> **Work order**: Pull every line that holds the word "Thomas" from the entries.

[[ Entries shown open ]]

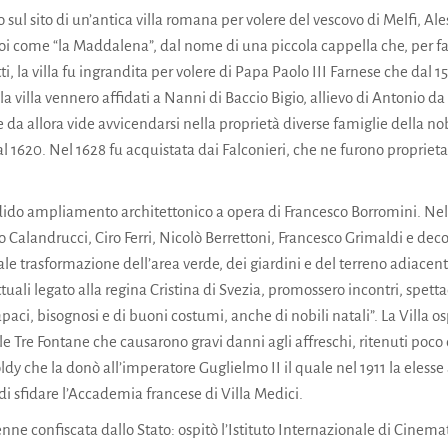
sul sito di un’antica villa romana per volere del vescovo di Melfi, Ales
i come “la Maddalena”, dal nome di una piccola cappella che, per fa
ti, la villa fu ingrandita per volere di Papa Paolo III Farnese che dal
lla villa vennero affidati a Nanni di Baccio Bigio, allievo di Antonio da
che da allora vide avvicendarsi nella proprietà diverse famiglie della 
al 1620. Nel 1628 fu acquistata dai Falconieri, che ne furono propriet
dido ampliamento architettonico a opera di Francesco Borromini. Nell
into Calandrucci, Ciro Ferri, Nicolò Berrettoni, Francesco Grimaldi e dec
cale trasformazione dell’area verde, dei giardini e del terreno adiacente
ttuali legato alla regina Cristina di Svezia, promossero incontri, spetta
ci, bisognosi e di buoni costumi, anche di nobili natali”. La Villa ospitò
elle Tre Fontane che causarono gravi danni agli affreschi, ritenuti po
 che la donò all’imperatore Guglielmo II il quale nel 1911 la elesse a
di sfidare l’Accademia francese di Villa Medici.
nne confiscata dallo Stato: ospitò l’Istituto Internazionale di Cinema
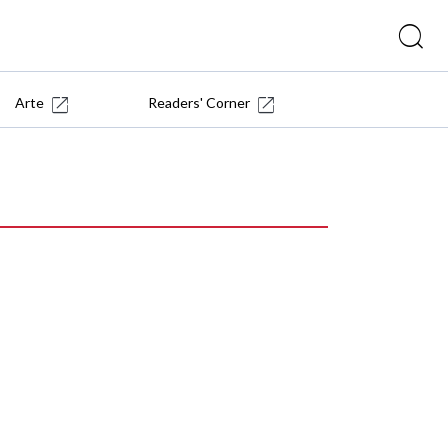
Arte
Readers' Corner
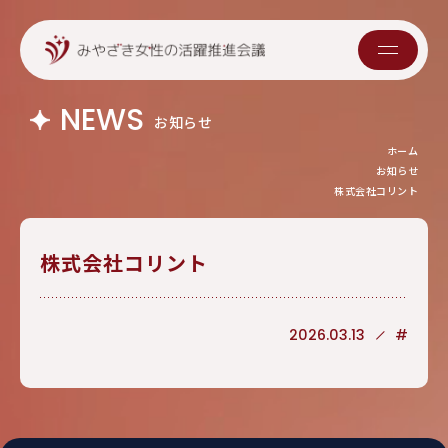
NEWS
お知らせ
ホーム
お知らせ
株式会社コリント
株式会社コリント
2026.03.13
#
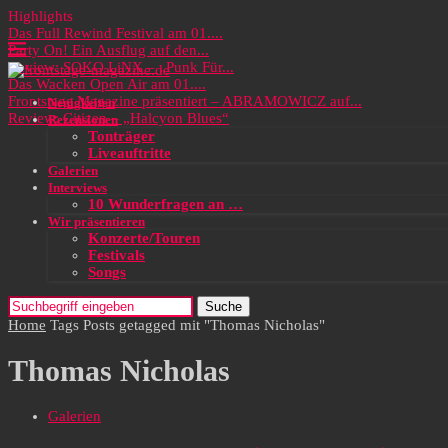
Highlights
Das Full Rewind Festival am 01....
Party On! Ein Ausflug auf den...
Review: SOKO LiNX – „Punk Für...
Das Wacken Open Air am 01....
Frontstage Magazine präsentiert – ABRAMOWICZ auf...
Neuigkeiten
Review: Citizen – „Halcyon Blues“
Rezensionen
Tonträger
Liveauftritte
Galerien
Interviews
10 Wunderfragen an …
Wir präsentieren
Konzerte/Touren
Festivals
Songs
Suche
Home
Tags
Posts getagged mit "Thomas Nicholas"
Thomas Nicholas
Galerien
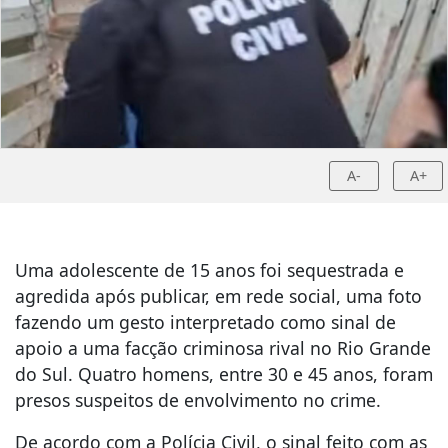
A-
A+
Uma adolescente de 15 anos foi sequestrada e
agredida após publicar, em rede social, uma foto
fazendo um gesto interpretado como sinal de
apoio a uma facção criminosa rival no Rio Grande
do Sul. Quatro homens, entre 30 e 45 anos, foram
presos suspeitos de envolvimento no crime.
De acordo com a Polícia Civil, o sinal feito com as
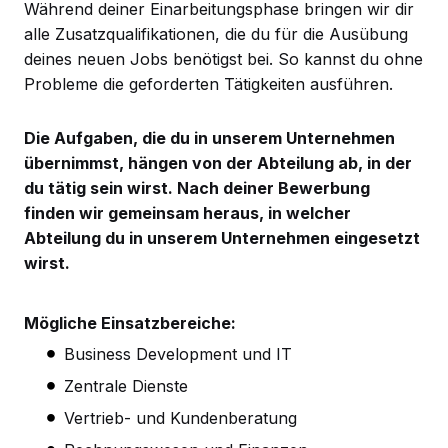
Während deiner Einarbeitungsphase bringen wir dir
alle Zusatzqualifikationen, die du für die Ausübung
deines neuen Jobs benötigst bei. So kannst du ohne
Probleme die geforderten Tätigkeiten ausführen.
Die Aufgaben, die du in unserem Unternehmen
übernimmst, hängen von der Abteilung ab, in der
du tätig sein wirst. Nach deiner Bewerbung
finden wir gemeinsam heraus, in welcher
Abteilung du in unserem Unternehmen eingesetzt
wirst.
Mögliche Einsatzbereiche:
Business Development und IT
Zentrale Dienste
Vertrieb- und Kundenberatung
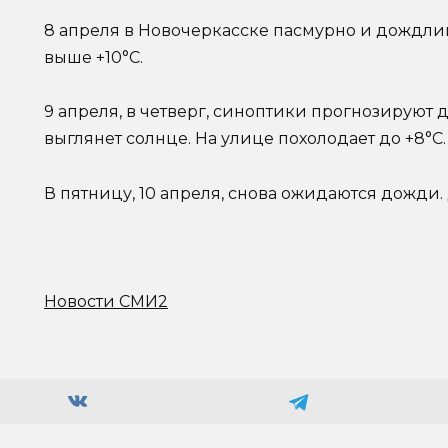
8 апреля в Новочеркасске пасмурно и дождли
выше +10°C.
9 апреля, в четверг, синоптики прогнозируют 
выглянет солнце. На улице похолодает до +8°C
В пятницу, 10 апреля, снова ожидаются дожди. 
Новости СМИ2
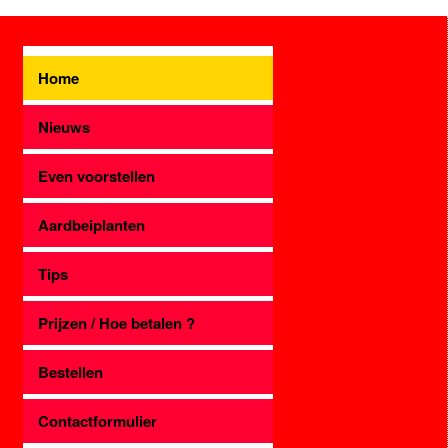
Home
Nieuws
Even voorstellen
Aardbeiplanten
Tips
Prijzen / Hoe betalen ?
Bestellen
Contactformulier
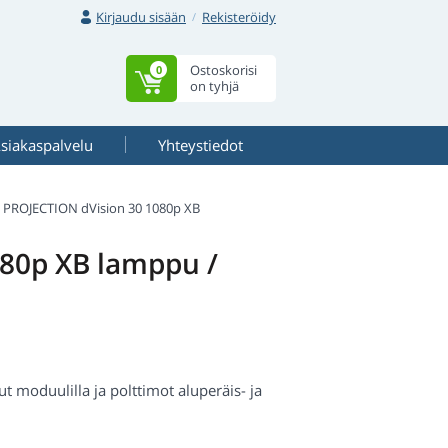
Kirjaudu sisään
Rekisteröidy
Ostoskorisi
0
on tyhjä
siakaspalvelu
Yhteystiedot
 PROJECTION dVision 30 1080p XB
80p XB lamppu /
 moduulilla ja polttimot aluperäis- ja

[[ Entries shown closed ]]

> **Solution**:
Posts getagged mit "Thomas Nicholas"
Thomas Nicholas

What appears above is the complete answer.